John Griffiths, writing for Us Weekly, felt the installment was haunting enough to "make viewers leave their lights on afterward", and opined that the character development and the progression of the storylines served as the episode's highlights. John Serba of The Grand Rapids Press stated that "Vatos" was the most emotionally poignant episode of The Walking Dead so far. Expressing similar sentiments, IGN's Eric Goldman evaluated the episode as "strong", ultimately giving it a nine out of ten, signifying an "amazing" rating. Leonard Pierce of The A.V. Club, who issued the episode a B grade, was less enthusiastic than the general consensus. Pierce felt that the bulk of the episode was "mushy" and concluded that it "didn't solve anything involving the ongoing plot and introduced a bunch of arbitrary, needless complications that had no payoff, [and] bogged it down quite a bit."

Critics praised the interactions between Amy and Andrea. Serba asserted that Kirkman effectively set up Amy's death at the beginning of the episode, and added that it established a sisterly bond. Serba also acclaimed Laurie Holden's performance; he stated that she "powerfully conveys her grief and despair." Pierce avouched that the opening sequence was likable, while Michelle Kung of The Wall Street Journal summated that the concluding scene was "an emotional release after a tense build-up."

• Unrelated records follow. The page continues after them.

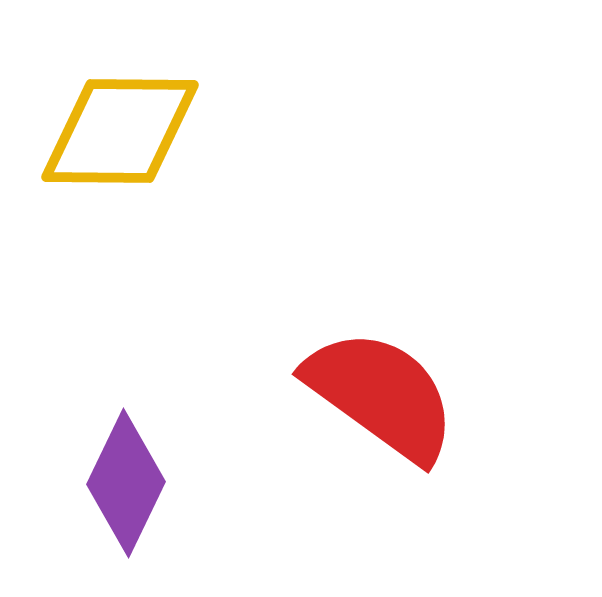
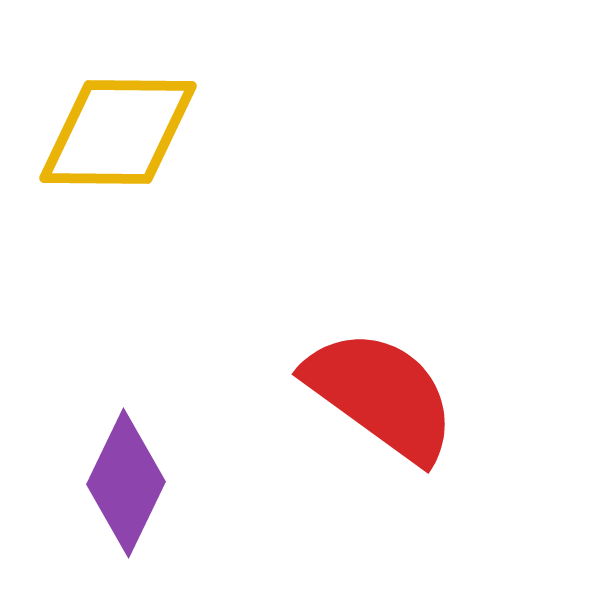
yellow diamond: moved 2 px left, 1 px down
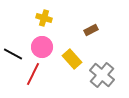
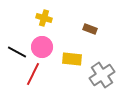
brown rectangle: moved 1 px left, 1 px up; rotated 48 degrees clockwise
black line: moved 4 px right, 2 px up
yellow rectangle: rotated 42 degrees counterclockwise
gray cross: rotated 15 degrees clockwise
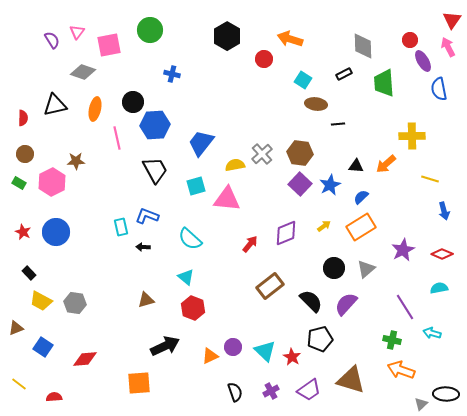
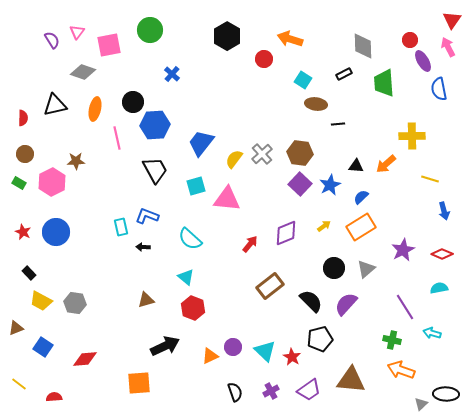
blue cross at (172, 74): rotated 28 degrees clockwise
yellow semicircle at (235, 165): moved 1 px left, 6 px up; rotated 42 degrees counterclockwise
brown triangle at (351, 380): rotated 12 degrees counterclockwise
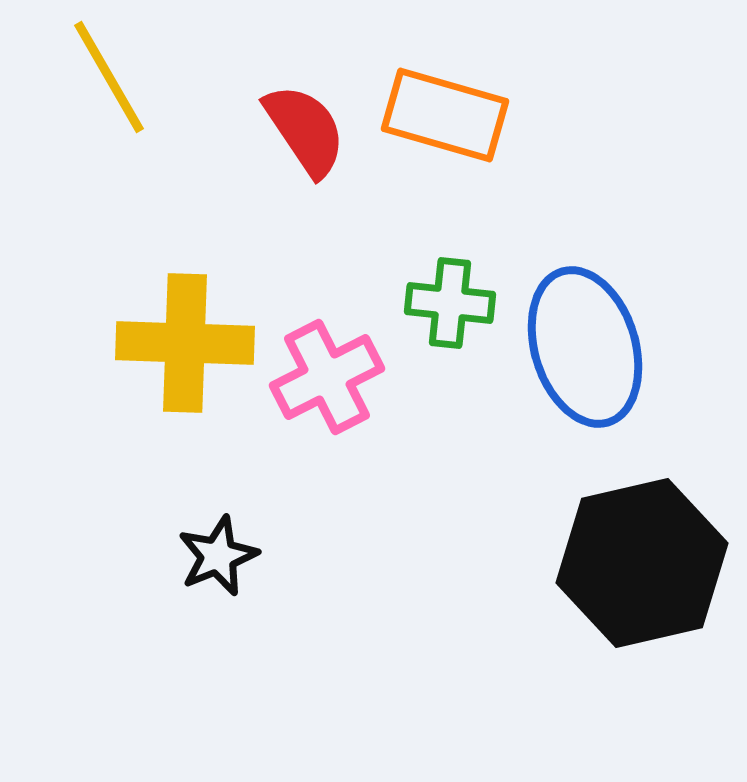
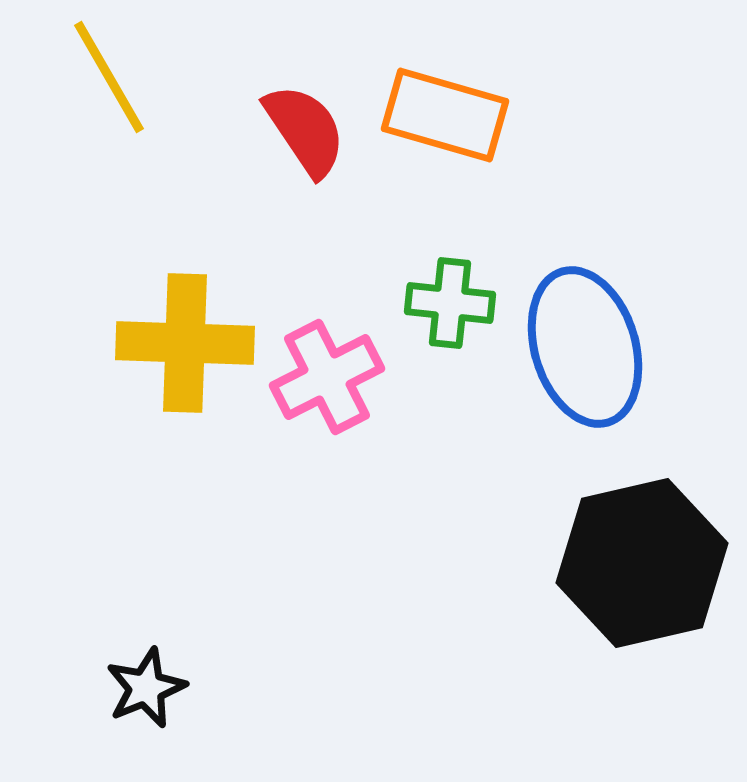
black star: moved 72 px left, 132 px down
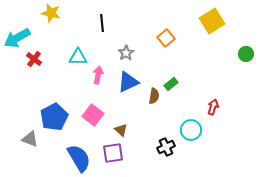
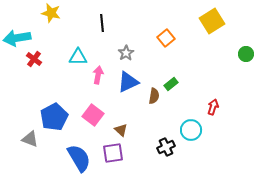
cyan arrow: rotated 20 degrees clockwise
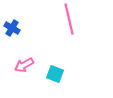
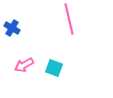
cyan square: moved 1 px left, 6 px up
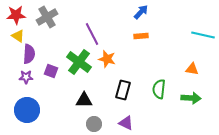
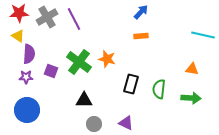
red star: moved 3 px right, 2 px up
purple line: moved 18 px left, 15 px up
black rectangle: moved 8 px right, 6 px up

Critics were divided about Rick Grimes' return to Atlanta, as well as his stand off with Guillermo and his gang. Scott Meslow of The Atlantic compared Grimes to Mad Mens Don Draper, and questioned his character development: "So far, every decision Rick has made has been both within his code and consequence-free," he said. Pierce opined: "Dramatically, this whole sequence plays out pretty hokily. Guillermo's dialogue is ridiculous, and the entire storyline plays like something out of an episodic social-lesson-of-the-week show. Since nothing ends up coming of it from a plot standpoint [...], it's hard not to think of it as one of those comics where two superheros [sic] have a big fight scene that turns out to be mistaken identity."